::: Dataset excerpts
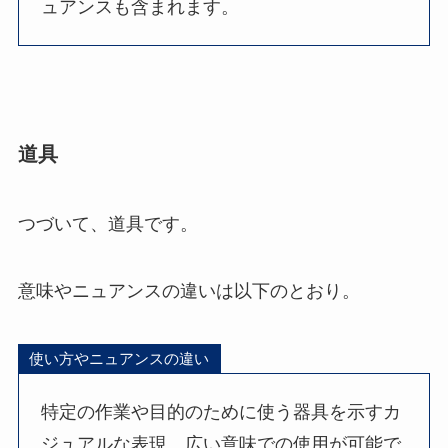
ュアンスも含まれます。
道具
つづいて、道具です。
意味やニュアンスの違いは以下のとおり。
使い方やニュアンスの違い
特定の作業や目的のために使う器具を示すカ
ジュアルな表現。広い意味での使用が可能で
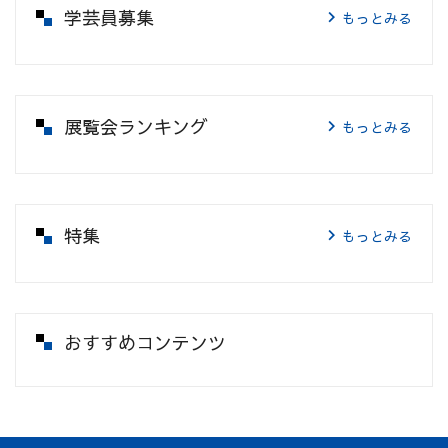
学芸員募集
もっとみる
展覧会ランキング
もっとみる
特集
もっとみる
おすすめコンテンツ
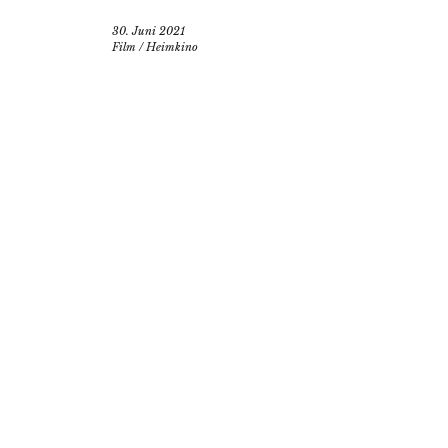
30. Juni 2021
Film
/
Heimkino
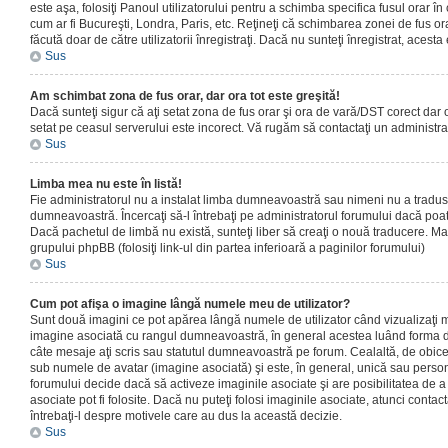
este aşa, folosiţi Panoul utilizatorului pentru a schimba specifica fusul orar în
cum ar fi Bucureşti, Londra, Paris, etc. Reţineţi că schimbarea zonei de fus orar
făcută doar de către utilizatorii înregistraţi. Dacă nu sunteţi înregistrat, aces
Sus
Am schimbat zona de fus orar, dar ora tot este greşită!
Dacă sunteţi sigur că aţi setat zona de fus orar şi ora de vară/DST corect dar o
setat pe ceasul serverului este incorect. Vă rugăm să contactaţi un administr
Sus
Limba mea nu este în listă!
Fie administratorul nu a instalat limba dumneavoastră sau nimeni nu a tradus
dumneavoastră. Încercaţi să-l întrebaţi pe administratorul forumului dacă poat
Dacă pachetul de limbă nu există, sunteţi liber să creaţi o nouă traducere. Mai 
grupului phpBB (folosiţi link-ul din partea inferioară a paginilor forumului)
Sus
Cum pot afişa o imagine lângă numele meu de utilizator?
Sunt două imagini ce pot apărea lângă numele de utilizator când vizualizaţi m
imagine asociată cu rangul dumneavoastră, în general acestea luând forma de
câte mesaje aţi scris sau statutul dumneavoastră pe forum. Cealaltă, de obic
sub numele de avatar (imagine asociată) şi este, în general, unică sau personal
forumului decide dacă să activeze imaginile asociate şi are posibilitatea de a
asociate pot fi folosite. Dacă nu puteţi folosi imaginile asociate, atunci contact
întrebaţi-l despre motivele care au dus la această decizie.
Sus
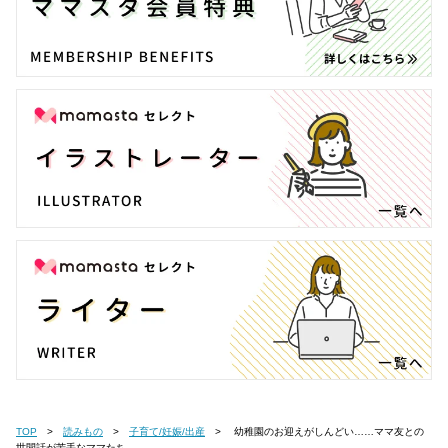
TOP
読みもの
子育て/妊娠/出産
幼稚園のお迎えがしんどい……ママ友との
世間話が苦手なママたち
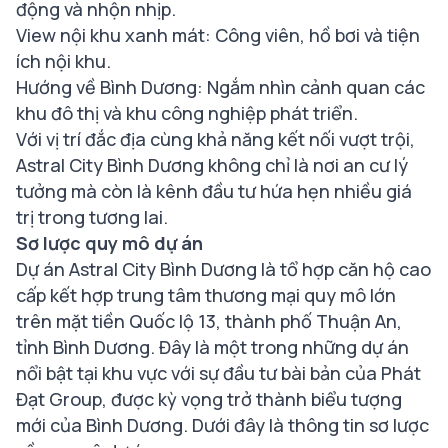
động và nhộn nhịp.
View nội khu xanh mát: Công viên, hồ bơi và tiện
ích nội khu.
Hướng về Bình Dương: Ngắm nhìn cảnh quan các
khu đô thị và khu công nghiệp phát triển.
Với vị trí đắc địa cùng khả năng kết nối vượt trội,
Astral City Bình Dương không chỉ là nơi an cư lý
tưởng mà còn là kênh đầu tư hứa hẹn nhiều giá
trị trong tương lai.
Sơ lược quy mô dự án
Dự án Astral City Bình Dương là tổ hợp căn hộ cao
cấp kết hợp trung tâm thương mại quy mô lớn
trên mặt tiền Quốc lộ 13, thành phố Thuận An,
tỉnh Bình Dương. Đây là một trong những dự án
nổi bật tại khu vực với sự đầu tư bài bản của Phát
Đạt Group, được kỳ vọng trở thành biểu tượng
mới của Bình Dương. Dưới đây là thông tin sơ lược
::::::
## About this exercise:
Give back exactly the lines from the one with "Đạt Group, được kỳ vọng trở thành biểu tượng" through the final line of the material, both ends included, and no others.

## Solved exercise:
Đạt Group, được kỳ vọng trở thành biểu tượng
mới của Bình Dương. Dưới đây là thông tin sơ lược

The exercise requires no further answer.